Tag: trump inauguration
As Darkness Looms, Here's A Reason For Hope (And Laughter)

As Darkness Looms, Here's A Reason For Hope (And Laughter)

There is no metaphor for what is about to happen in Washington, D.C If we erased every threat, every lie, every theft, every crime, every con, even the inexplicably self-satisfied look on his face as he bopped awkwardly to “YMCA” at that town hall with Kristi Noem last fall, nothing, and I mean nothing, could have prepared us for the gigantic national ignominy of having a felon and rapist take the oath of office under the dome of the Capitol he had his hordes trash four years ago nearly to the day in his attempted coup.

We have reached a nadir when the only comparison to this moment that seems even marginally adequate is the shelling of Ft. Sumter by a Confederate battery that began the Civil War, which in addition to costing the lives of 600,000 American citizens, cleaved this country in ways that persist to this very day.

Lamentations by Democrats filled online spaces this morning – doom and gloom and finger-pointing and regret and anger – the eleventy-seven stages of grief that follow a political loss. But I’m going to ask you a question now that I hope will aid you in dealing with the hideous display of the inauguration and the chest-beating war dance of outrage and illegality that will be the executive orders he has promised and will certainly follow.

Have you cried, in public or in private, at the seemingly unbearable tragedy of a political loss previously in your life? I have. It was years ago. The candidate and the office at stake don’t matter, but it happened, and it was real, and my tears shocked me. What was I doing crying because one of our good guys lost to one of their bad guys? It had happened before, and it would happen again, and in the interim, the good guy would win other offices, so what was the big deal? Elections are baked into our national politics and way of life. Somebody wins, which means somebody else has to lose. That’s the way the game of politics is played.

The tragedy of the particular political loss that happened years ago came and went, along with many, many others that have happened since then. Bad things came to pass, like wars and preventable deaths from disease and poverty, but good things happened, too, like advances in civil rights and the passage of the Affordable Care Act and the expansion of health insurance to tens of millions who had never had it. Life went on.

Is this time really so different that our despair should be so deep, our sense of doom so complete?

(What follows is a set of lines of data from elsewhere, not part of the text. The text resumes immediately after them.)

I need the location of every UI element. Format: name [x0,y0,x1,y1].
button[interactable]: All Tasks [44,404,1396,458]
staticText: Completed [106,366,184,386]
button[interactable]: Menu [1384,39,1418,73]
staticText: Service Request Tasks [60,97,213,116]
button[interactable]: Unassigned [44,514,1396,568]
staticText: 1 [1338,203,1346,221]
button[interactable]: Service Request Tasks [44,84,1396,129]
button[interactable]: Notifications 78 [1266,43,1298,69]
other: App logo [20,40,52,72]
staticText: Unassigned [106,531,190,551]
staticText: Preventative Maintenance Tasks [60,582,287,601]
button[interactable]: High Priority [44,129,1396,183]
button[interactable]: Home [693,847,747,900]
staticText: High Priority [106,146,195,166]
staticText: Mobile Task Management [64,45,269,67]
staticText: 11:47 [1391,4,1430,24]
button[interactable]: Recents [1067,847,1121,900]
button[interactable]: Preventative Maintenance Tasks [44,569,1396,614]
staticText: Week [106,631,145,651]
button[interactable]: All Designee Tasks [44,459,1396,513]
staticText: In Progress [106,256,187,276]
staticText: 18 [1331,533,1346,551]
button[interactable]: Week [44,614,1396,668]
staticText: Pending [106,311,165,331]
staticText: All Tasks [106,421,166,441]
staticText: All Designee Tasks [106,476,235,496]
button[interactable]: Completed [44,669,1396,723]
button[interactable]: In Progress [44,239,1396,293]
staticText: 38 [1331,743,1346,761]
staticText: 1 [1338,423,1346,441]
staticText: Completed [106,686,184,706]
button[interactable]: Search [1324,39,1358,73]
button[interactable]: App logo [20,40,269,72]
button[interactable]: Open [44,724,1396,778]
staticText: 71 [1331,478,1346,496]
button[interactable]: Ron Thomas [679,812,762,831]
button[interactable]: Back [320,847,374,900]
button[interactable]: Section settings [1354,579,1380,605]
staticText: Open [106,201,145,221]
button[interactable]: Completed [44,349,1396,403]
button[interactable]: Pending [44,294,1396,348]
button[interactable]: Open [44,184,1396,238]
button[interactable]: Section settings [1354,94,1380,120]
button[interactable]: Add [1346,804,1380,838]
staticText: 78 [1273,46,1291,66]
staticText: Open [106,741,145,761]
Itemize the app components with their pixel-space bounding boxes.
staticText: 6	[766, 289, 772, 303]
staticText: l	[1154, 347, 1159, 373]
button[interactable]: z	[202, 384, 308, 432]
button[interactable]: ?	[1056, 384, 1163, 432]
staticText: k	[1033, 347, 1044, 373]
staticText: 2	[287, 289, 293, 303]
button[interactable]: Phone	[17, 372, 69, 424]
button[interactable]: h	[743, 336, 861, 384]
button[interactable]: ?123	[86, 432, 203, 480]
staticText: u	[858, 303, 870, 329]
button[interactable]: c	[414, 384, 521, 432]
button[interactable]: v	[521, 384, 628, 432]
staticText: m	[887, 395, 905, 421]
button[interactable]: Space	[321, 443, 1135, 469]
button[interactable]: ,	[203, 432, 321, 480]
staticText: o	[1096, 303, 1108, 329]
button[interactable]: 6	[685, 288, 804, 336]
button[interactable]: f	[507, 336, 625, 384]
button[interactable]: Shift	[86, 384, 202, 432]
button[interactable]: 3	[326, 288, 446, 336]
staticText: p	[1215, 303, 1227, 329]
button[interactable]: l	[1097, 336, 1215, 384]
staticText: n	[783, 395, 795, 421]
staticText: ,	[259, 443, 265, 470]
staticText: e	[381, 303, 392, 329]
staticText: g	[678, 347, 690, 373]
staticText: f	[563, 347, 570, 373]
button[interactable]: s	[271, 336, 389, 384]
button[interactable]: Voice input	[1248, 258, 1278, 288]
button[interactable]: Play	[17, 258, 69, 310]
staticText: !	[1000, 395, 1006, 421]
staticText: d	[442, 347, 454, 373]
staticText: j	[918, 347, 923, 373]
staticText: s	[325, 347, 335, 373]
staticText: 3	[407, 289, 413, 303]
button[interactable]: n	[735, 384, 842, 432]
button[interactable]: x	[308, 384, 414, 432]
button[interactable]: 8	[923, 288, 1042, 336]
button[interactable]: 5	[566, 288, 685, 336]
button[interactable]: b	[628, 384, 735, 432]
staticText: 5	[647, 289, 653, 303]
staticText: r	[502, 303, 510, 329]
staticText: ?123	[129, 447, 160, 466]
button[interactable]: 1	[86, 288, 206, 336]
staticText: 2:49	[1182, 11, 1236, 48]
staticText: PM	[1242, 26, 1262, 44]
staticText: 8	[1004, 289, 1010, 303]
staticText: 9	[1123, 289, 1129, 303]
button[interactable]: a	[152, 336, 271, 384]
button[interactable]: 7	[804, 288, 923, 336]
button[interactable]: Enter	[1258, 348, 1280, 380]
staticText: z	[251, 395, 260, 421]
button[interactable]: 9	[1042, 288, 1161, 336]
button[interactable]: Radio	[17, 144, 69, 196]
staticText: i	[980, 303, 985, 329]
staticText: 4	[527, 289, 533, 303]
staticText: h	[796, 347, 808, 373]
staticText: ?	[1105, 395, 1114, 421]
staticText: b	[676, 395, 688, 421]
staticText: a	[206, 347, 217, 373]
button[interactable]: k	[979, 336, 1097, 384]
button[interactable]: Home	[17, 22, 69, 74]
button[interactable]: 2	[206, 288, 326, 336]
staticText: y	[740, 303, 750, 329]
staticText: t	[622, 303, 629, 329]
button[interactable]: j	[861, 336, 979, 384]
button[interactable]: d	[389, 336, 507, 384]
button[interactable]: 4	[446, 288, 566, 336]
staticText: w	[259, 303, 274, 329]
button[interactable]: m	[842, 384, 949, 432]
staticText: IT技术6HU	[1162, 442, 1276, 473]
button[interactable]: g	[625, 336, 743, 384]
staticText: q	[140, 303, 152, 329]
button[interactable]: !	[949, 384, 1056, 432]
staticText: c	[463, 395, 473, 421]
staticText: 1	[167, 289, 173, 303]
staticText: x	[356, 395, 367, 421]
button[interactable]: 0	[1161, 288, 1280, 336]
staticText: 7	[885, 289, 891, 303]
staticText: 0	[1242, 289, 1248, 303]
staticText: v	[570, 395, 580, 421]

My answer is no, and to understand why, I point you to what just happened with Trump’s big plan to execute immigration raids in Chicago later this week. It was reported that the plans for the raid “leaked,” so they have been put on hold, which is code for cancelled, at least for now.

But that is not what happened at all, and what did happen is illustrative of why there is hope even at this dark moment. It seems that Trump’s “Border Czar,” Tom Homan, was at a political party in Chicago last month and was bragging about the immigration enforcement the new Trump administration was planning, as ever, for “day one." Homan told the assembled Republican fat cats that it would begin “right here” in Chicago because the city had lots of immigrants and Trump and his minions had a bone to pick with the mayor, who they claimed had turned Chicago into a “sanctuary city.” The raids were promoted on right wing social media as part of Trump’s “shock and awe” plans for Inauguration Day.

Oh, how the arrogant and incompetent work their magic, let us count the ways!

Here is what you don’t do if you want to carry out something you’re calling a “raid.” You don’t advertise what you’re going to do in advance, because then it’s not a surprise. You don’t include the online right wing in your planning, because they’re a bunch of loudmouths and what they say is right out there for everyone to read. Which means if you’re an immigrant, and you’re in Chicago, and you read there’s going to be a raid on Tuesday, you might consider taking a quick trip to Rockford or maybe Cedar Rapids and cool your heels for a while.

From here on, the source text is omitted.